Thadani was born in India but lived in Nigeria, Hawaii and Guam before he received a scholarship to attend the University of Notre Dame (Ind.). Thadani noted that his parents — neither of whom finished high school — pushed him to attend college so he could have “options” in life.

“For context, I grew up on an island that is 30 miles long by eight miles wide,” Thadani said in a Q&A. “There were basically two options for those who wanted to leave and explore opportunities off the island — one was to go to college and the other was to join the military. More than half of my class went into the military, and a few of us went to college.” 

According to the Q&A, Thadani grew up in hospitals — his mother was hospitalized almost every other month due to severe asthma, while his father ended up on dialysis due to severe kidney disease.
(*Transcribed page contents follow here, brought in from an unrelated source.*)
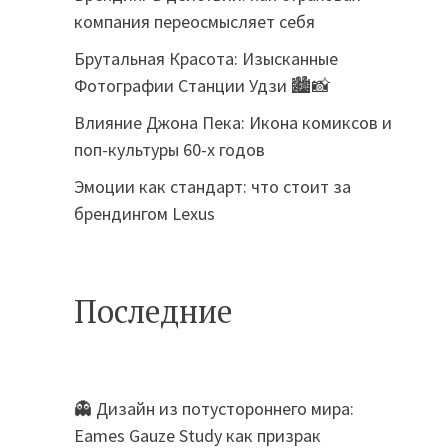
компания переосмысляет себя
Брутальная Красота: Изысканные
Фотографии Станции Удзи 🏙️📸
Влияние Джона Пека: Икона комиксов и
поп-культуры 60-х годов
Эмоции как стандарт: что стоит за
брендингом Lexus
Последние
👻 Дизайн из потустороннего мира:
Eames Gauze Study как призрак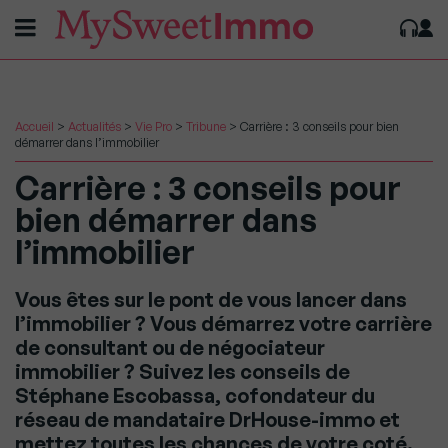
Accueil
>
Actualités
>
Vie Pro
>
Tribune
>
Carrière : 3 conseils pour bien
démarrer dans l’immobilier
Carrière : 3 conseils pour
bien démarrer dans
l’immobilier
Vous êtes sur le pont de vous lancer dans
l’immobilier ? Vous démarrez votre carrière
de consultant ou de négociateur
immobilier ? Suivez les conseils de
Stéphane Escobassa, cofondateur du
réseau de mandataire DrHouse-immo et
mettez toutes les chances de votre coté.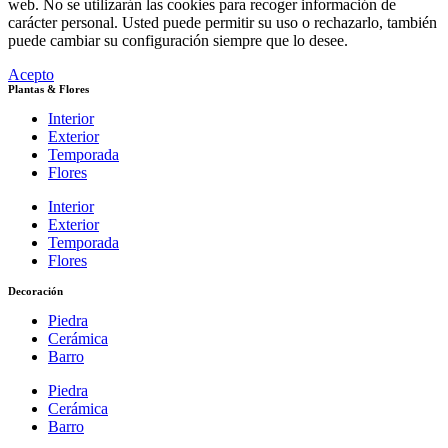
web. No se utilizarán las cookies para recoger información de
carácter personal. Usted puede permitir su uso o rechazarlo, también
puede cambiar su configuración siempre que lo desee.
Acepto
Plantas & Flores
Interior
Exterior
Temporada
Flores
Interior
Exterior
Temporada
Flores
Decoración
Piedra
Cerámica
Barro
Piedra
Cerámica
Barro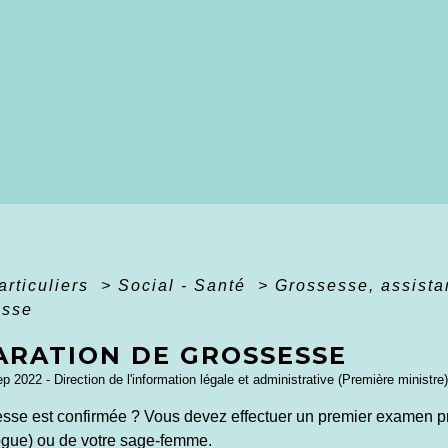
articuliers
>
Social - Santé
>
Grossesse, assista
esse
ARATION DE GROSSESSE
ep 2022 - Direction de l'information légale et administrative (Première ministre)
esse est confirmée ? Vous devez effectuer un premier examen pr
gue) ou de votre sage-femme.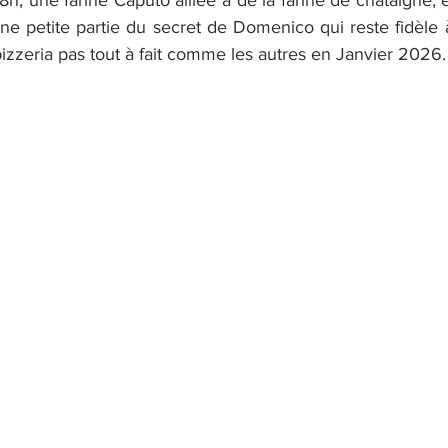
h, une farine Caputo alliée à de la farine de châtaigne, e
ne petite partie du secret de Domenico qui reste fidèle 
pizzeria pas tout à fait comme les autres en Janvier 2026.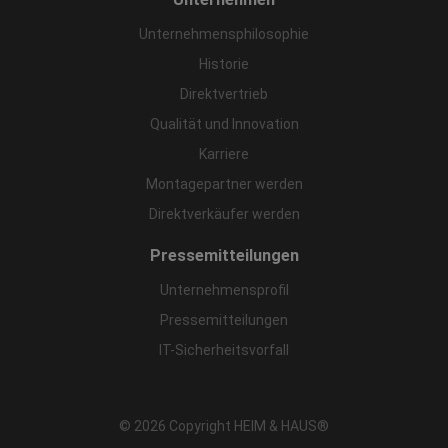
Unternehmensphilosophie
Historie
Direktvertrieb
Qualität und Innovation
Karriere
Montagepartner werden
Direktverkäufer werden
Pressemitteilungen
Unternehmensprofil
Pressemitteilungen
IT-Sicherheitsvorfall
© 2026 Copyright HEIM & HAUS®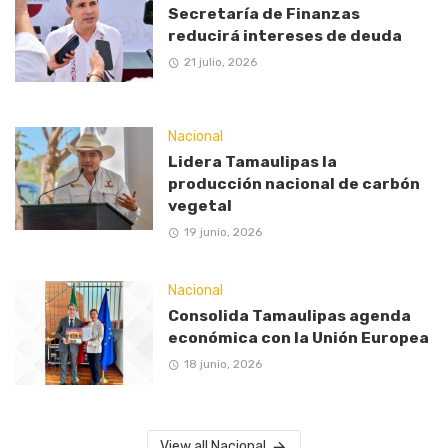
Secretaría de Finanzas
reducirá intereses de deuda
21 julio, 2026
Nacional
Lidera Tamaulipas la
producción nacional de carbón
vegetal
19 junio, 2026
Nacional
Consolida Tamaulipas agenda
económica con la Unión Europea
18 junio, 2026
View all Nacional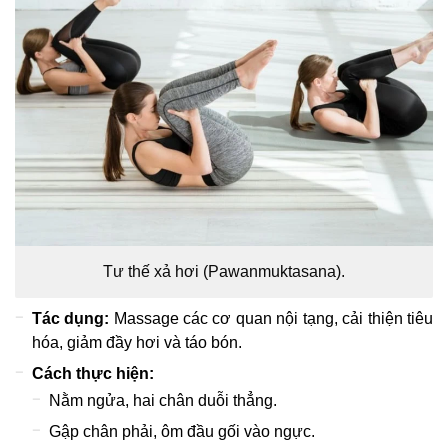
Tư thế xả hơi (Pawanmuktasana).
Tác dụng:
Massage các cơ quan nội tạng, cải thiện tiêu
hóa, giảm đầy hơi và táo bón.
Cách thực hiện:
Nằm ngửa, hai chân duỗi thẳng.
Gập chân phải, ôm đầu gối vào ngực.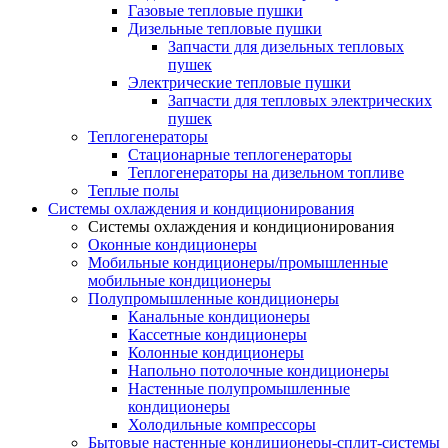
Газовые тепловые пушки
Дизельные тепловые пушки
Запчасти для дизельных тепловых
пушек
Электрические тепловые пушки
Запчасти для тепловых электрических
пушек
Теплогенераторы
Cтационарные теплогенераторы
Теплогенераторы на дизельном топливе
Теплые полы
Системы охлаждения и кондиционирования
Системы охлаждения и кондиционирования
Оконные кондиционеры
Мобильные кондиционеры/промышленные
мобильные кондиционеры
Полупромышленные кондиционеры
Канальные кондиционеры
Кассетные кондиционеры
Колонные кондиционеры
Напольно потолочные кондиционеры
Настенные полупромышленные
кондиционеры
Холодильные компрессоры
Бытовые настенные кондиционеры-сплит-системы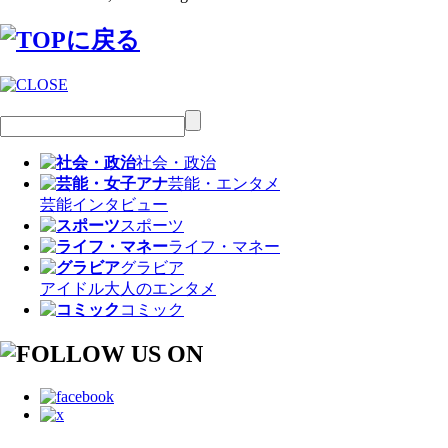
社会・政治
芸能・エンタメ
芸能
インタビュー
スポーツ
ライフ・マネー
グラビア
アイドル
大人のエンタメ
コミック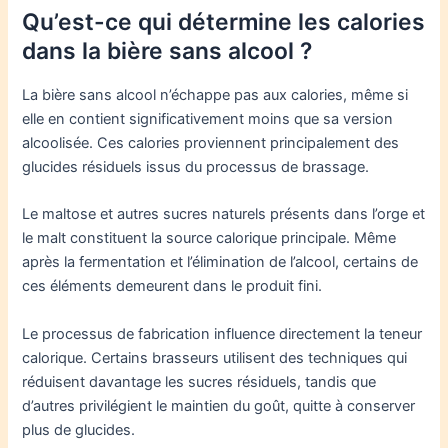
Qu’est-ce qui détermine les calories
dans la bière sans alcool ?
La bière sans alcool n’échappe pas aux calories, même si
elle en contient significativement moins que sa version
alcoolisée. Ces calories proviennent principalement des
glucides résiduels issus du processus de brassage.
Le maltose et autres sucres naturels présents dans l’orge et
le malt constituent la source calorique principale. Même
après la fermentation et l’élimination de l’alcool, certains de
ces éléments demeurent dans le produit fini.
Le processus de fabrication influence directement la teneur
calorique. Certains brasseurs utilisent des techniques qui
réduisent davantage les sucres résiduels, tandis que
d’autres privilégient le maintien du goût, quitte à conserver
plus de glucides.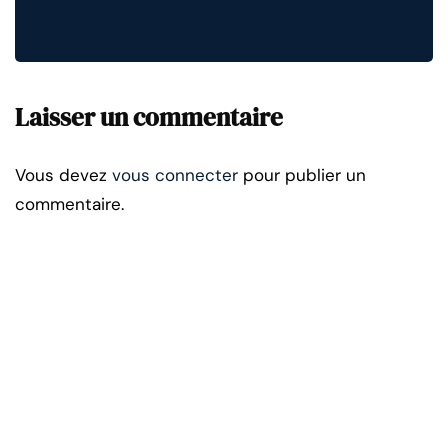
Laisser un commentaire
Vous devez
vous connecter
pour publier un
commentaire.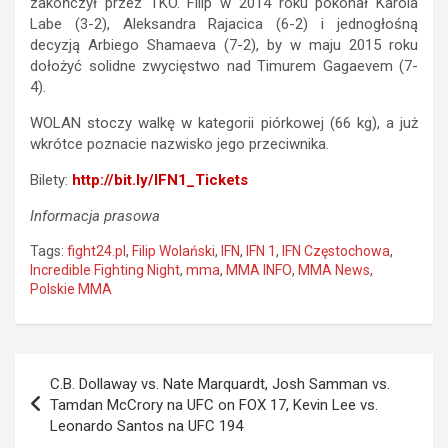
zakończył przez TKO. Filip w 2014 roku pokonał Karola
Labe (3-2), Aleksandra Rajacica (6-2) i jednogłośną
decyzją Arbiego Shamaeva (7-2), by w maju 2015 roku
dołożyć solidne zwycięstwo nad Timurem Gagaevem (7-
4).
WOLAN stoczy walkę w kategorii piórkowej (66 kg), a już
wkrótce poznacie nazwisko jego przeciwnika.
Bilety:
http://bit.ly/IFN1_Tickets
Informacja prasowa
Tags:
fight24.pl
,
Filip Wolański
,
IFN
,
IFN 1
,
IFN Częstochowa
,
Incredible Fighting Night
,
mma
,
MMA INFO
,
MMA News
,
Polskie MMA
Nawigacja
C.B. Dollaway vs. Nate Marquardt, Josh Samman vs.
wpisu
Tamdan McCrory na UFC on FOX 17, Kevin Lee vs.
Leonardo Santos na UFC 194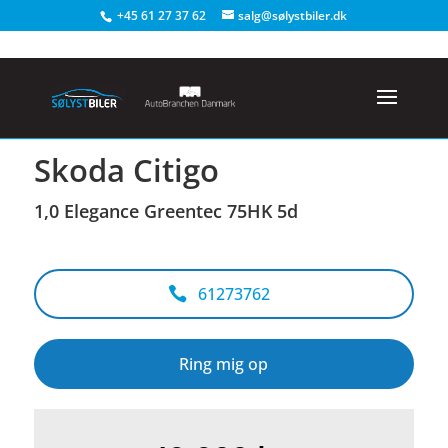
+45 61 27 37 62
salg@sølystbiler.dk
<
Tilbage til søgeresultat
Skoda Citigo
1,0 Elegance Greentec 75HK 5d
61273762
Ring mig op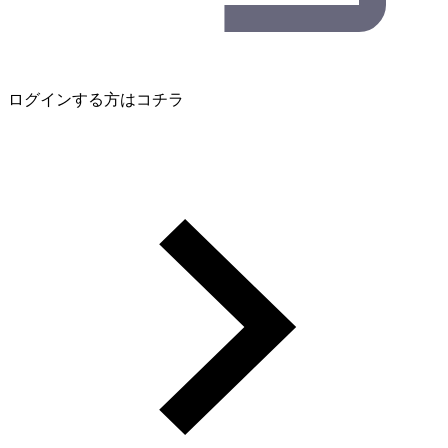
ログインする方はコチラ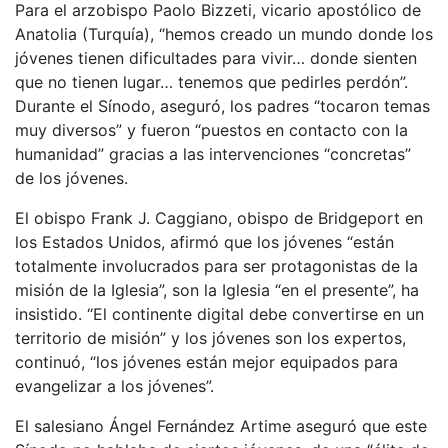
Para el arzobispo Paolo Bizzeti, vicario apostólico de
Anatolia (Turquía), “hemos creado un mundo donde los
jóvenes tienen dificultades para vivir… donde sienten
que no tienen lugar… tenemos que pedirles perdón”.
Durante el Sínodo, aseguró, los padres “tocaron temas
muy diversos” y fueron “puestos en contacto con la
humanidad” gracias a las intervenciones “concretas”
de los jóvenes.
El obispo Frank J. Caggiano, obispo de Bridgeport en
los Estados Unidos, afirmó que los jóvenes “están
totalmente involucrados para ser protagonistas de la
misión de la Iglesia”, son la Iglesia “en el presente”, ha
insistido. “El continente digital debe convertirse en un
territorio de misión” y los jóvenes son los expertos,
continuó, “los jóvenes están mejor equipados para
evangelizar a los jóvenes”.
El salesiano Ángel Fernández Artime aseguró que este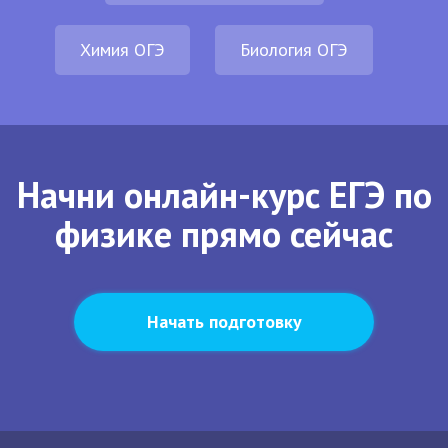
Химия ОГЭ
Биология ОГЭ
Начни онлайн-курс ЕГЭ по
физике прямо сейчас
Начать подготовку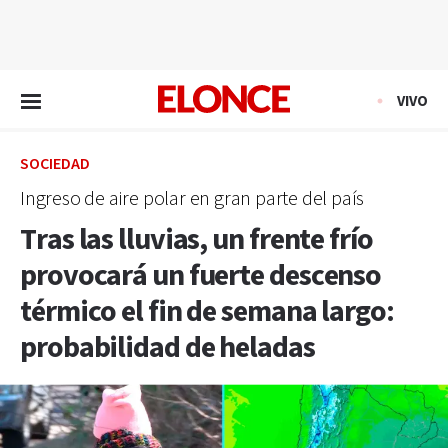
EN VIVO
VIVO
SOCIEDAD
Ingreso de aire polar en gran parte del país
Tras las lluvias, un frente frío
provocará un fuerte descenso
térmico el fin de semana largo:
probabilidad de heladas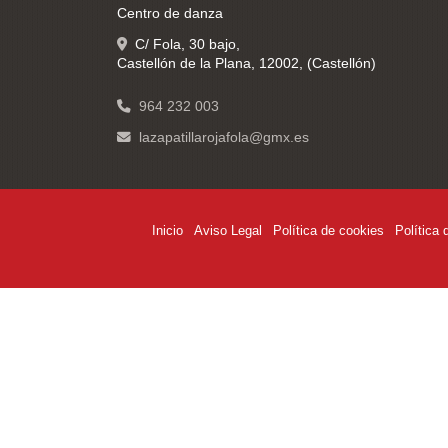
Centro de danza
C/ Fola, 30 bajo,
Castellón de la Plana
,
12002
,
(Castellón)
964 232 003
lazapatillarojafola
gmx.es
Inicio
Aviso Legal
Política de cookies
Política 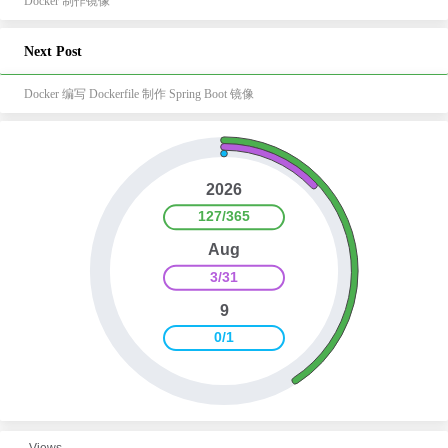
Docker 制作镜像
Next Post
Docker 编写 Dockerfile 制作 Spring Boot 镜像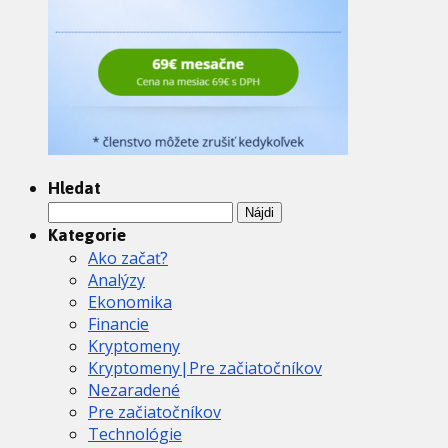
Hledat
Hľadať:
Kategorie
Ako začať?
Analýzy
Ekonomika
Financie
Kryptomeny
Kryptomeny|Pre začiatočníkov
Nezaradené
Pre začiatočníkov
Technológie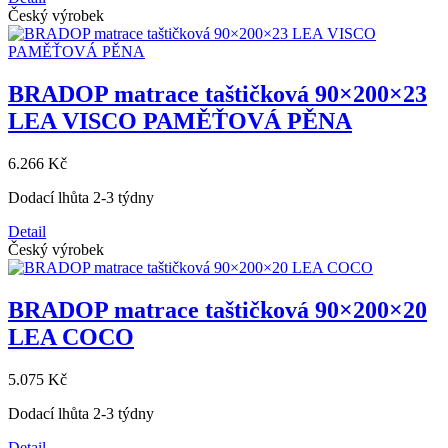
Český výrobek
BRADOP matrace taštičková 90×200×23
LEA VISCO PAMĚŤOVÁ PĚNA
6.266 Kč
Dodací lhůta 2-3 týdny
Detail
Český výrobek
BRADOP matrace taštičková 90×200×20
LEA COCO
5.075 Kč
Dodací lhůta 2-3 týdny
Detail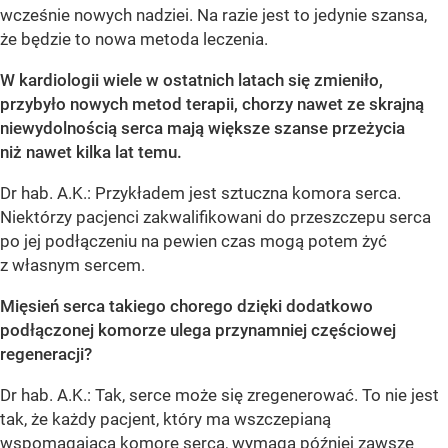
wcześnie nowych nadziei. Na razie jest to jedynie szansa,
że będzie to nowa metoda leczenia.
W kardiologii wiele w ostatnich latach się zmieniło,
przybyło nowych metod terapii, chorzy nawet ze skrajną
niewydolnością serca mają większe szanse przeżycia
niż nawet kilka lat temu.
Dr hab. A.K.: Przykładem jest sztuczna komora serca.
Niektórzy pacjenci zakwalifikowani do przeszczepu serca
po jej podłączeniu na pewien czas mogą potem żyć
z własnym sercem.
Mięsień serca takiego chorego dzięki dodatkowo
podłączonej komorze ulega przynamniej częściowej
regeneracji?
Dr hab. A.K.: Tak, serce może się zregenerować. To nie jest
tak, że każdy pacjent, który ma wszczepianą
wspomagająca komorę serca, wymaga później zawsze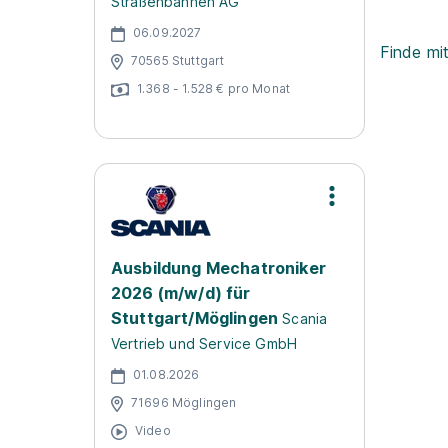
Straßenbahnen AG
06.09.2027
Finde mi
70565 Stuttgart
1.368 - 1.528 € pro Monat
Ausbildung Mechatroniker
2026 (m/w/d) für
Stuttgart/Möglingen
Scania
Vertrieb und Service GmbH
01.08.2026
71696 Möglingen
Video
This motivated him to become a physician.

“As far as my specialty, it was obviously influenced by my father’s illness,” Thadani said. “I wanted to conduct research and treat people with kidney disease so they could survive longer and have a better quality of life.” 

Thadhani’s first official step into medicine came in 1991 when he received his M.D. from the University of Pennsylvania before continuing his education at the Harvard School of Public Health (Mass.), where he received a master’s degree in public health in 1997. 

After completing his education, Thadhani focused his laboratory research on Vitamin D metabolism and developing diagnostics and therapeutics related to preeclampsia, a high blood pressure disorder that can occur during pregnancy. 

“My passion has always been in pregnancy and adverse outcomes of pregnancy, largely because this is an area that has been ignored in research,” Thadhani said. “Women who have hypertension in pregnancy and complications thereof are more like[ly] to get kidney disease in future years and more likely to go onto dialysis as well.”

Thadhani also served as the editor of the Current Medical Literature-Lysosomal Storage Diseases, as well as an ad hoc reviewer for publications such as for the New England Journal of Medicine, the Lancet, the Journal of the American Society of Nephrology, Kidney International and the Journal of Clinical Endocrinology and Metabolism. 

Recently, Thadhani has held several academic roles at Harvard Medical School since 1998, including professor of medicine from 2012 to 2017, until accepting his new position at Emory. He also served as a professor-in-residence at the University of California, Los Angeles from 2018 to 2019.

As chief academic officer of the Mass General Bringham non-profit hospital in Massachusetts, Thadhani oversaw a $2.3 billion research enterprise, graduate medical education and continuing professional development. 

Thadhani also won the Harold Amos Faculty Diversity Award from Harvard Medical School. He added that Atlanta’s diversity drew him to Emory.

“That award highlighted my strong efforts and desire to improve equity and inclusion in the workplace,” Thadhani said. “That involved not just mentoring individuals from underrepresented backgrounds, but creating an environment where they are welcome, where they thrive and get promoted.” 

Thadhani will be replacing interim EVPHA David Stephens, who will be returning to his role as WHSC vice president for research and the chair of the medical school’s Department of Medicine in January.

In the Oct. 27 email, Fenves stated that Emory is “poised to make tremendous contributions and elevate our outstanding work in the health sciences and health care” under the leadership of Thadhani.

“I know that there have been many challenges to overcome in recent months, particularly for Emory physicians, nurses and frontline medical staff,” Fenves wrote. “Dr. Thadhani understands this and is ready to listen and develop solutions from the moment he arrives. His job is to empower this community and to provide vision and guidance as we seize opportunities for the future.”

As he assumes his new position at Emory, Thadhani displayed his excitement for meeting people throughout campus. 

“I’m going to do the same when I get to Emory,” Thadhani said. “I’m going to put on my walking shoes, put some granola bars in my backpack and I’m going to meet people — physicians, clinicians, care providers, researchers, faculty and staff — and discover the special sauce that makes Emory what it is.”